» GOAL OF THE EXERCISE:
Return the listing exactly. Keep no pictures.

» RECORD SET:
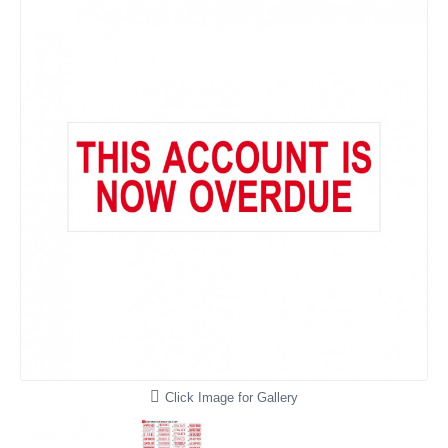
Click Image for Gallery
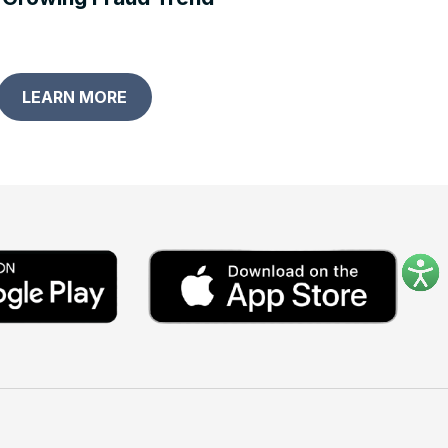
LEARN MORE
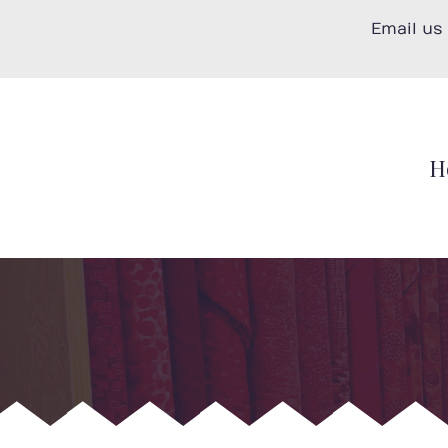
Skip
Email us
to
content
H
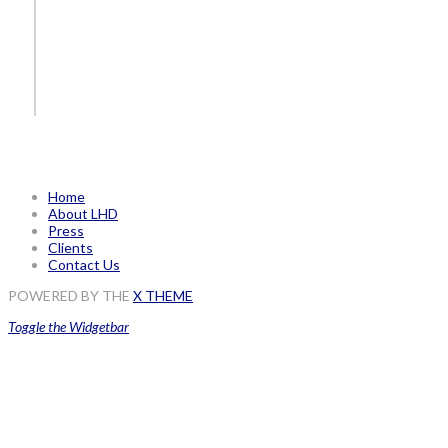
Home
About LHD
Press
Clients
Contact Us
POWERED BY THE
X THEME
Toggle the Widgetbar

» RESPONSE TO THE EXERCISE:
Click Image for Gallery
LEARN MORE
Skip
Email us
to
content
H
Home
About LHD
Press
Clients
Contact Us
POWERED BY THE
X THEME
Toggle the Widgetbar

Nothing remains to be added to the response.